The role of aspirin for the primary prevention of cardiovascular disease (CVD) in people with diabetes remains a contentious issue. The current consensus is that aspirin should only be offered as primary prevention in people with an elevated risk (>10%) of CVD (Handelsman et al, 2011). Numerous meta-analyses have been conducted to evaluate the safety and efficacy of aspirin for CVD prevention in people with diabetes (Calvin et al, 2009; De Berardis et al, 2009; Younis et al, 2010; Zhang et al, 2010; Butalia et al, 2011). These analyses found no increase in the risk of bleeding with aspirin doses ranging from 100 mg every other day to 650 mg per day. However, no benefit in terms of preventing CVD endpoints, including all-cause mortality, CVD mortality, myocardial infarction and stroke, was identified either.
It would thus appear that aspirin has no benefit in terms of primary CVD prevention; however, these meta-analyses did not include other atherosclerotic endpoints, such as angina, transient ischaemic attack (TIA), peripheral artery disease (PAD) or revascularisation. Consequently, the meta-analysis by Kokoska and colleagues (summarised alongside) sought to evaluate aspirin’s safety and efficacy in the primary prevention of CVD, including a full array of atherosclerotic events, in people with diabetes.
Following an extensive literature search, six studies with a total of 10117 participants were identified as being pertinent to the issues under investigation, with median follow-up ranging from 3.6 to 10.1 years.

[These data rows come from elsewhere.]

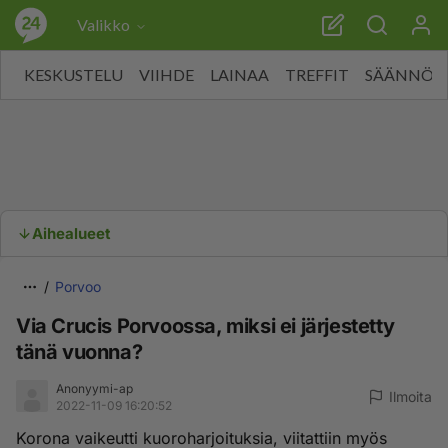
Valikko
KESKUSTELU
VIIHDE
LAINAA
TREFFIT
SÄÄNNÖT
Aihealueet
Porvoo
Via Crucis Porvoossa, miksi ei järjestetty
tänä vuonna?
Anonyymi-ap
Ilmoita
2022-11-09 16:20:52
Korona vaikeutti kuoroharjoituksia, viitattiin myös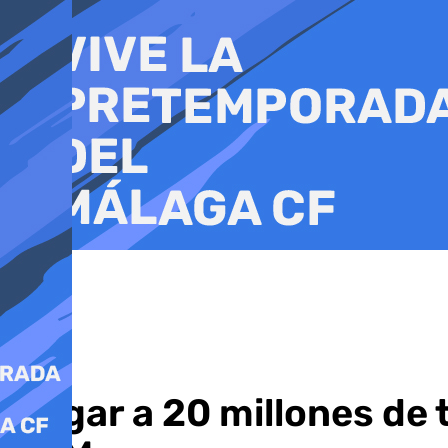
Ir
al
contenido
Llegar a 20 millones de t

There was no difference between aspirin and placebo with respect to the risk of all-cause mortality (odds ratio [OR], 0.93; 95% confidence interval [CI], 0.81–1.06) or individual atherosclerotic events. In addition, there was no significant difference in the rates of bleeding (OR, 2.53; 95% CI, 0.77–8.34), gastrointestinal bleeding (OR, 2.14; 95% CI, 0.63–7.33) or haemorrhagic stroke rates (OR, 0.90; 95% CI, 0.34–2.33) between the treatments.

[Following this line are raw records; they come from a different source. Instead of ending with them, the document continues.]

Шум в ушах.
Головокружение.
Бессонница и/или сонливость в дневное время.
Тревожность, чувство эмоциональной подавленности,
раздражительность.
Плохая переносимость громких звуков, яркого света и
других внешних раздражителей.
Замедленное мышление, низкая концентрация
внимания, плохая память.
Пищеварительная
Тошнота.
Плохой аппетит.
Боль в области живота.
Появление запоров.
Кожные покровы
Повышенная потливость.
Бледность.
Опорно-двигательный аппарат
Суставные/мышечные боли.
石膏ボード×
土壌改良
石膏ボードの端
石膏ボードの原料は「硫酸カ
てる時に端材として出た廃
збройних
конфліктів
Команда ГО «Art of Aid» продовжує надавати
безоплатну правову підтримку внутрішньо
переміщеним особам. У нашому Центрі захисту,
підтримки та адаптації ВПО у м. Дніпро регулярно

There are some limitations worth noting in this analysis. Firstly, a wide range of aspirin doses was evaluated in the studies, ranging from 100 mg to 625 mg daily. Secondly, not all of the trials assessed or reported all the efficacy and safety endpoints; that is, TIA, PAD and angina were only included in half of the trials, and the safety endpoints of bleeding, gastrointestinal bleeding and intracranial haemorrhage were only included in three trials each. As the number of participants for these endpoints is smaller than for the CVD endpoints, it is difficult to draw conclusions in terms of risk–benefit analysis from such data. A final confounding issue with respect to the safety profile of aspirin is the fact that the intervals between routine assessments in the studies varied from 2 weeks to 2 years, which may have led to under-reporting of adverse events in some studies.
Nevertheless, this meta-analysis helps provide further insight into the role of aspirin in CVD risk management in people with diabetes. The data suggest that aspirin may not be beneficial for the prevention of angina, TIA, PAD or revascularisation, while no evidence of harm due to excess bleeding could be identified.

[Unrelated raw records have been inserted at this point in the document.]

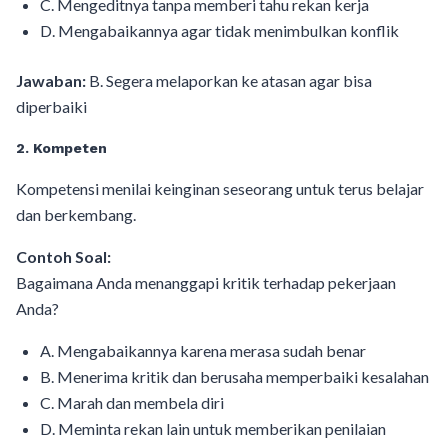
C. Mengeditnya tanpa memberi tahu rekan kerja
D. Mengabaikannya agar tidak menimbulkan konflik
Jawaban:
B. Segera melaporkan ke atasan agar bisa
diperbaiki
2. Kompeten
Kompetensi menilai keinginan seseorang untuk terus belajar
dan berkembang.
Contoh Soal:
Bagaimana Anda menanggapi kritik terhadap pekerjaan
Anda?
A. Mengabaikannya karena merasa sudah benar
B. Menerima kritik dan berusaha memperbaiki kesalahan
C. Marah dan membela diri
D. Meminta rekan lain untuk memberikan penilaian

It remains unclear whether aspirin may be beneficial for primary CVD prevention in certain subsets of people with diabetes; however, the results of studies such as ACCEPT-D (Aspirin and Simvastatin Combination for Cardiovascular Events Prevention Trial in Diabetes; De Berardis et al, 2007) and ASCEND (A Study of Cardiovascular Events iN Diabetes; ClinicalTrials.gov identifier: NCT00135226) may finally provide definitive answers to this question.